Verruimen juridisch kader Inlichtingenbureau
Bij brief van 8 februari 2007 bevestigde de toenmalige staatssecretaris dat met het Inlichtingenbureau is afgesproken de bredere inzet van het IB ­ ook buiten het kader van werk en inkomen ­ juridisch mogelijk te maken. Volgens de staatssecretaris dient de juridische en organisatorische borging van de inzet van IB voor andere beleidsvelden plaats te vinden door de aanstaande/toekomstige beleidsmatige `opdrachtgever' daarvan, uiteraard in samenspraak met IB. De voorgestelde aanpassing van het wettelijk kader (opgenomen in het Wetsvoorstel eenmalige gegevensuitvraag werk en inkomen) heeft als doel, aldus nog steeds de toenmalige staatssecretaris, om beperkingen daarvoor in de SZW-regelgeving op te heffen.

In de toelichting (paragraaf 4.3) wordt inderdaad aangegeven dat het IB gerechtigd is andere taken ten behoeve van gemeenten uit te voeren dan die voortvloeien uit de wet Suwi. Die taken zouden moeten worden beschreven in het jaarplan. "Met dit besluit worden voorwaarden voor de uitoefening van die andere taken vastgelegd", aldus de toelichting. Het IB kon die voorwaarden echter in het voorliggende conceptbesluit niet ontdekken. Zekerheidshalve verzoek ik u te bevestigen dat inderdaad de taken die het IB in het jaarplan opneemt zonder nadere toestemming van SZW kunnen worden uitgevoerd. Over eventuele tussentijdse nieuwe dienstverlening zullen wij u uiteraard in de kwartaalverslagen informeren. Is overigens niet toch een nadere juridische grondslag noodzakelijk voor dienstverlening van het Inlichtingenbureau ten behoeve van gemeenten maar buiten het gebied van werk en inkomen? Het huidige BIG geeft bijvoorbeeld de mogelijkheid om met schriftelijke toestemming van de minister maximaal twee jaar uit te wisselen vooruitlopend op nadere afspraken en/of regelgeving. Is een vergelijkbare constructie niet noodzakelijk geacht omdat nu het enkele opnemen in de P&C-cyclus volstaat?
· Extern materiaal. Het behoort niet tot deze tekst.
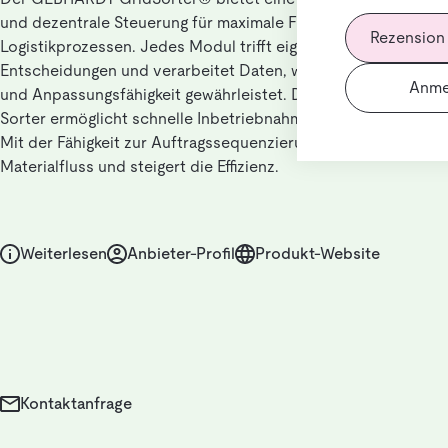
und dezentrale Steuerung für maximale Flexibilität in
Rezension
Logistikprozessen. Jedes Modul trifft eigenständig
Entscheidungen und verarbeitet Daten, was Skalierbarkeit
Anme
und Anpassungsfähigkeit gewährleistet. Der Plug-and-Play-
Sorter ermöglicht schnelle Inbetriebnahme und Erweiterung.
Mit der Fähigkeit zur Auftragssequenzierung optimiert er den
Materialfluss und steigert die Effizienz.
Weiterlesen
Anbieter-Profil
Produkt-Website
Kontaktanfrage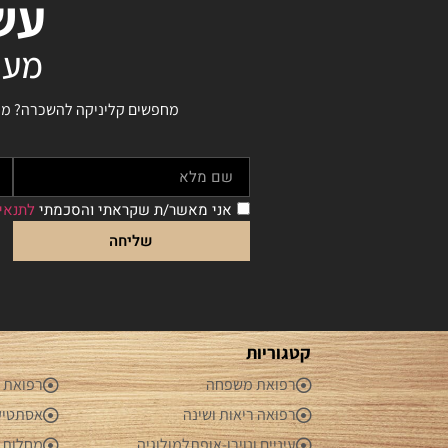
עשר
מעו
מחפשים קליניקה להשכרה? מחפש
אני מאשר/ת שקראתי והסכמתי
לתנאי
שליחה
קטגוריות
רפואת משפחה
רפואת 
רפואה ריאות ושינה
אסתטיק
עיניים ונוירו-אופתלמולוגיה
מחלות ג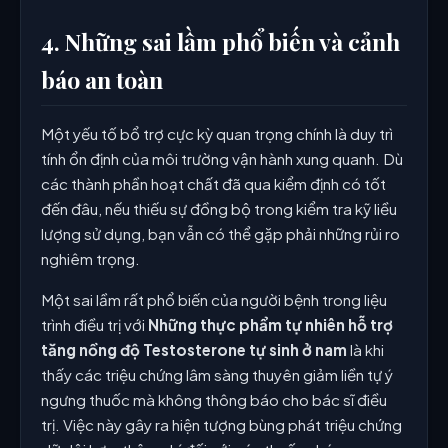
4. Những sai lầm phổ biến và cảnh
báo an toàn
Một yếu tố bổ trợ cực kỳ quan trọng chính là duy trì
tính ổn định của môi trường vận hành xung quanh. Dù
các thành phần hoạt chất đã qua kiểm định có tốt
đến đâu, nếu thiếu sự đồng bộ trong kiểm tra kỹ liều
lượng sử dụng, bạn vẫn có thể gặp phải những rủi ro
nghiêm trọng.
Một sai lầm rất phổ biến của người bệnh trong liệu
trình điều trị với
Những thực phẩm tự nhiên hỗ trợ
tăng nồng độ Testosterone tự sinh ở nam
là khi
thấy các triệu chứng lâm sàng thuyên giảm liền tự ý
ngưng thuốc mà không thông báo cho bác sĩ điều
trị. Việc này gây ra hiện tượng bùng phát triệu chứng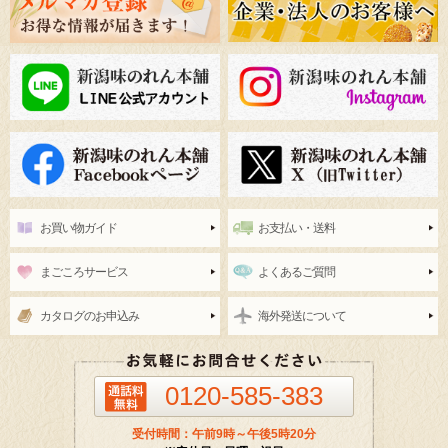
お買い物ガイド
お支払い・送料
まごころサービス
よくあるご質問
カタログのお申込み
海外発送について
0120-585-383
受付時間：午前9時～午後5時20分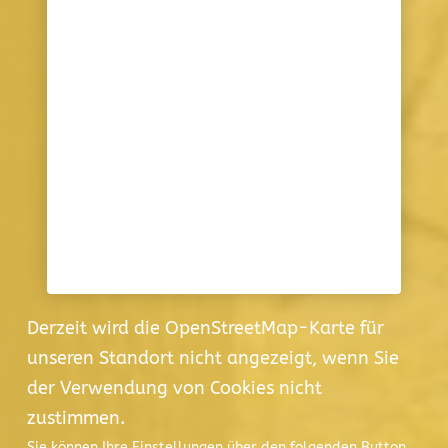
Derzeit wird die OpenStreetMap-Karte für
unseren Standort nicht angezeigt, wenn Sie
der Verwendung von Cookies nicht
zustimmen.
Sie können Ihre Einstellungen über den folgenden Button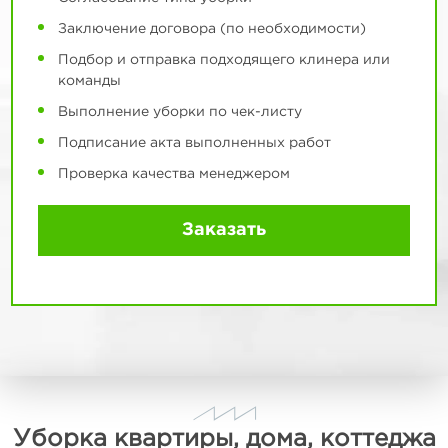
Заключение договора (по необходимости)
Подбор и отправка подходящего клинера или
команды
Выполнение уборки по чек-листу
Подписание акта выполненных работ
Проверка качества менеджером
Заказать
Уборка квартиры, дома, коттеджа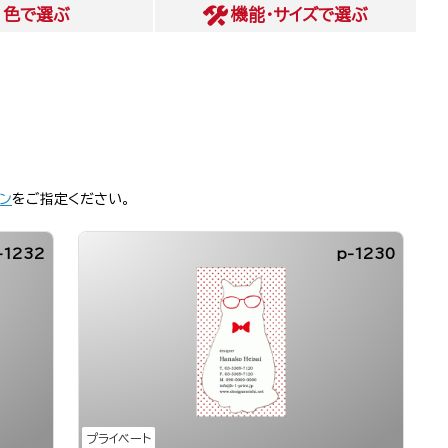
色
で選ぶ
機能・サイズ
で選ぶ
ン
をご指定ください。
-1232
p-1230
プライベート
Het IB vraagt zich af of het voorgestelde IB-gegevensregister de dienstverlening van het IB niet zodanig beperkt dat in de praktijk alleen de door de minister gewenste en in de regeling opgenomen uitwisselingen zijn toegestaan. Een mogelijke oplossing kan worden gevonden in een regeling op hoofdlijnen onder de verplichting voor IB om zelf een uitwisselingsregister bij te houden en de SZW periodiek over de aanpassingen van dit register te informeren.

Het Inlichtingenbureau hoopt dat in de nadere uitwerking de ruimte wordt gecreëerd voor het Inlichtingenbureau om de dienstverlening vlot en flexibel aan te passen aan de wensen van de gemeentelijke gebruikers.

Ik hoop u met bovenstaande toelichting van dienst te zijn geweest. De gevraagde aanpassingen zullen mijns inziens leiden tot meer duidelijkheid over de structuur en verhoudingen tussen partijen, maar vooral maken ze een meer uitgebreide en flexibele dienstverlening van het Inlichtingenbureau aan gemeenten mogelijk.